Whether it is the Rudin real estate firm taking over the remains of St. Vincent’s Hospital, or the Koch brothers taking over Congress, it is clear that big money has big influence in political arenas from local to national in scope. The US Supreme court has expanded this influence by decisions such as the Citizens United one which declared that corporations and unions can make virtually unlimited indirect expenditures on political campaigns by deciding that these organizations should have some of the same civil rights as people, including freedom of speech. Since then there has been a flood of money into partisan education organizations, pacs, and super pacs, although not to candidates directly.
This decision greatly expands the economic power of corporations, which usually outspend unions by a wide margin, to influence politics. But, this theory of corporate personhood, that they have some of the same rights as people, leaves open the question of what is a corporation. Is it the management, or the shareholders? This may be the Achilles heel of this theory, at least as far as political contributions are concerned, because of two other Supreme Court decisions.
The Hobby Lobby decision stated that in a closely held corporation, with only a few individuals who control the firm, the religious beliefs of the owners can override laws which require health insurance to cover birth control material. But why should this only apply to a closely held firm? In a widely held public corporation, why shouldn’t the religious, moral, or political beliefs of all the stockholders be taken into consideration? Shareholders who own stock are routinely identified for proxy votes and annual meetings, even if the stocks are managed by a 401K or other pension fund. Maybe their religious beliefs should be considered before large corporations make any political donations.
Would this be impractical? Another Supreme Court decision addresses that question. In Knox vs. SEIU the court held that an employee represented by a union could not be required to donate to political action. The employee, Diana Knox, had to be asked for permission to support a political donation beforehand, and it was not sufficient to offer her a rebate afterwards if she objected. She had to opt into the donation before it was made and not opt out afterwards even if this hindered the freedom of the union management to make decisions on contributions.
So, what weapons do these cases give to limit the limitless flow of corporate cash. First, there can be legislation which expands the Knox vs SEIU and Hobby Lobby decisions. Any state, including New York, which has the power to convert or override Republican opposition, can pass a law that requires any corporation to ask for prior approval from all its stockholders before making a political contribution of any type. Those who opt in beforehand will have those corporate funds donated, and those who refuse will have the funds returned to them, perhaps as dividends. If corporations have rights, so do their owners, the stockholders.
Another approach would be by the courts. Knox opposed SEIU with the backing of a conservative legal foundation, and perhaps a liberal opponent of Citizens United with similar backing, or with deep pockets, could challenge political donations by any firm he or she had stock in, in a similar way to Diana Knox. Pension funds, such as the large New York City pension fund could make a similar challenge, especially if a rebate of contributions in the form of dividends might recover the legal fees involved.
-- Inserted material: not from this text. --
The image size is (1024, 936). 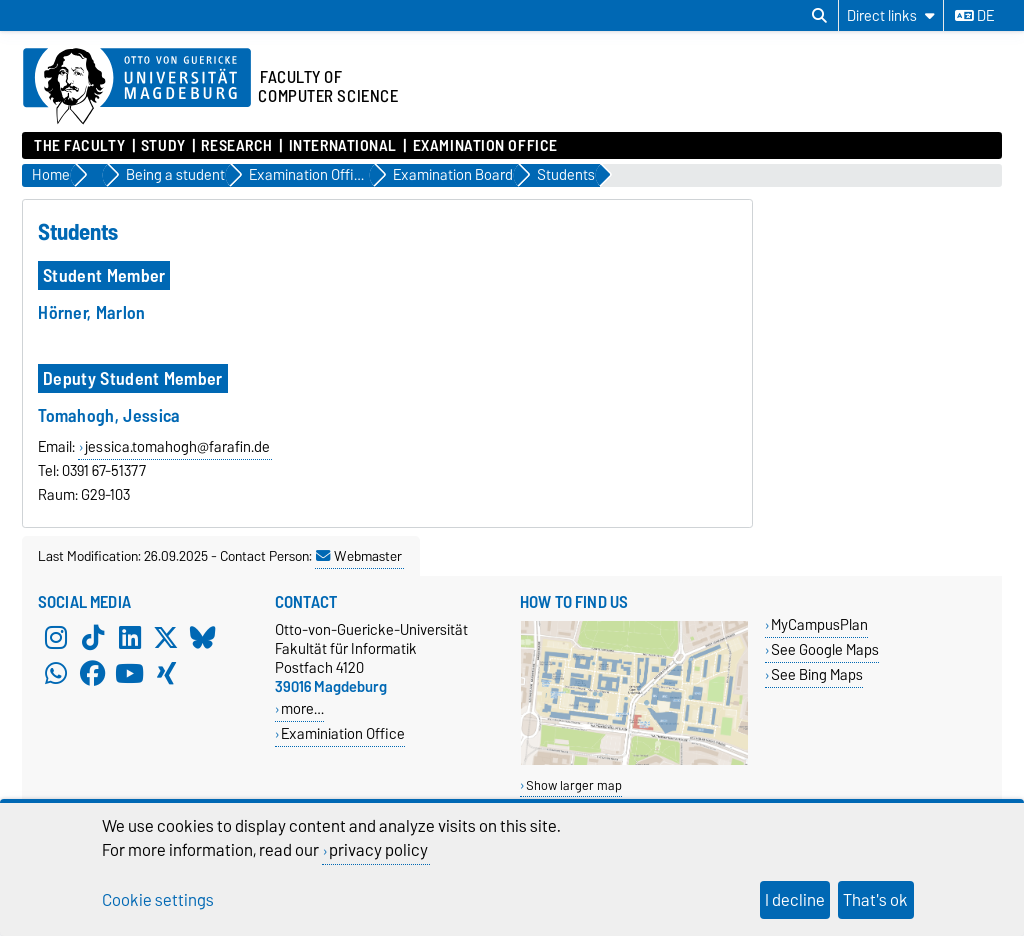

Comptroller Stringer has made several suggestions of using the pension fund for progressive causes, within the bounds of fiscal due diligence, and this could be a major decision with national implications.
In either case, legislation or a court suit could end up in the Supreme Court of the United States ( SCOTUS ) which at times resembles the Judicial Branch of the Republican Party ( JBRP ) in its current composition. That’s how the Knox and Hobby Lobby cases got decided in the first place. But, in order to rule against this proposal, whether in legislation or a suit, it would have to go against the spirit, if not the letter, of Knox ( requiring opt-in, not opt-out ), Hobby Lobby ( the religious beliefs of all owners guide the action of corporations ) and the rights of stockholders to make decisions. This short article can’t go into the numerous times this court has gone against legal reasoning, legal precedent, legislative intent, or even its own decisions in order to advance a political agenda, but this might be too much even for them.
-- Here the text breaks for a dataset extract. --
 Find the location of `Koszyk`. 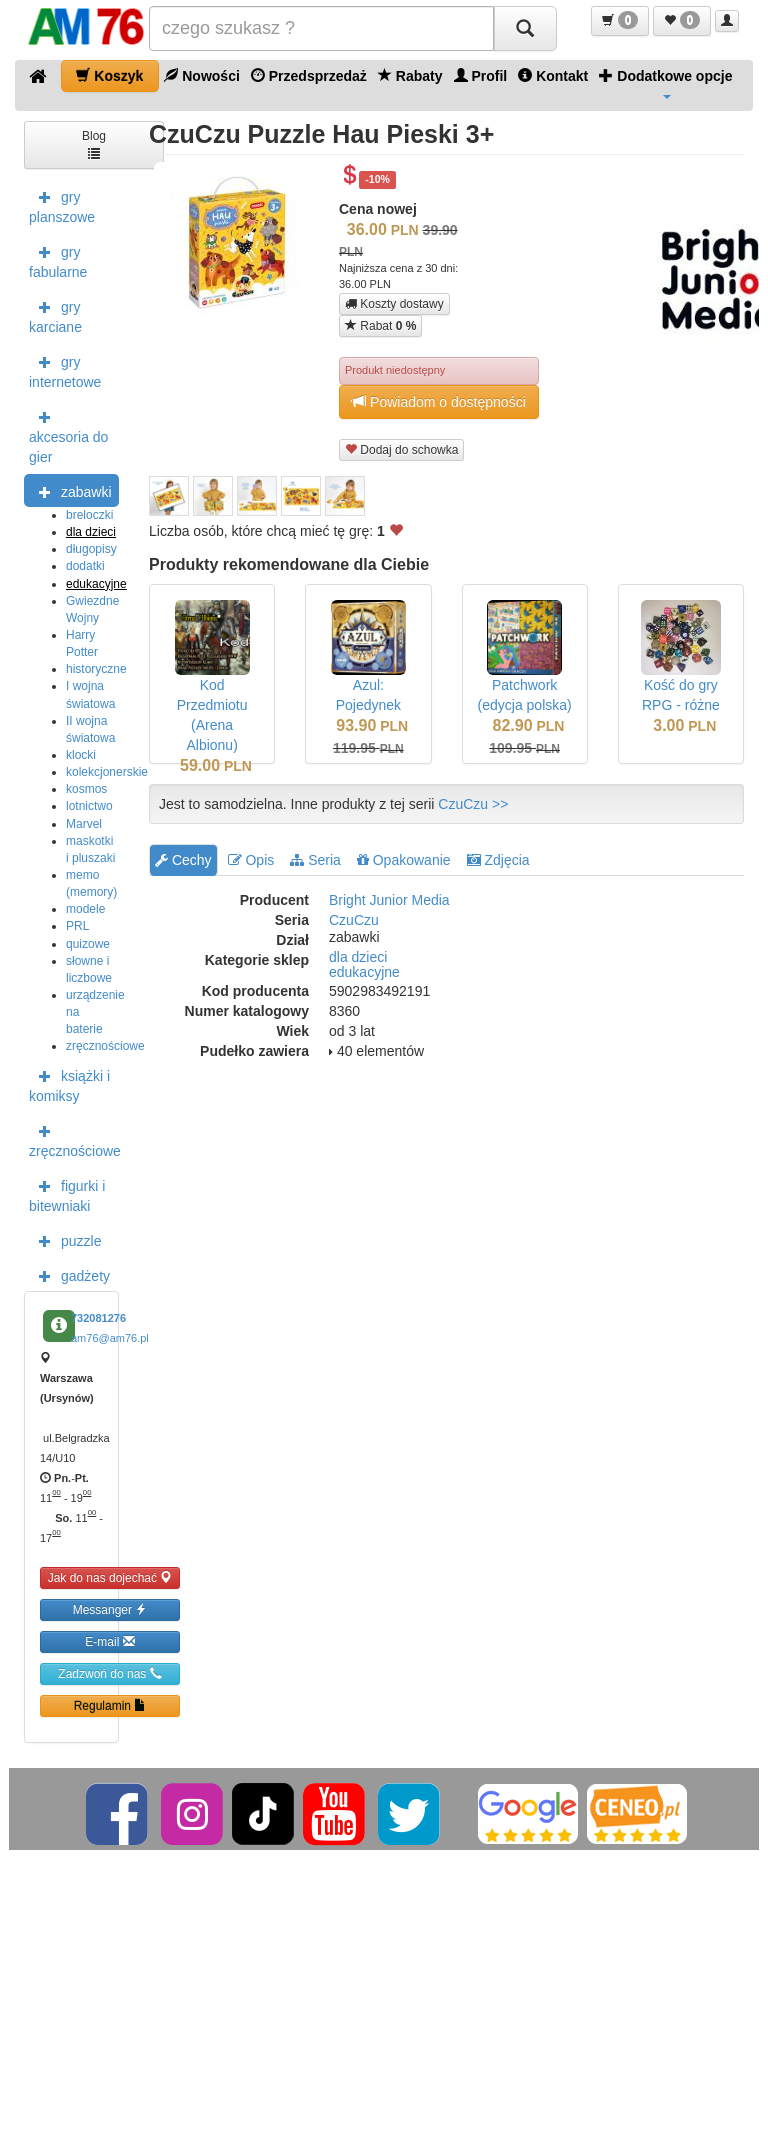 Koszyk is located at coordinates (109, 75).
This proposal will not control all big money influence. Wealthy individuals, conservative foundations, and closely held corporations can still flood the political arena with cash. But, the fight against big money has to start somewhere. Besides, what are the alternatives? Will corporate money continue to flow into politics unabated? Will a constitutional amendment overturning corporate personhood get miraculously passed in this political climate? Some day this country might wake up and realize it has become a Plutocracy, rule of the rich, rather then a Democracy. Unless, of course, it has already happened.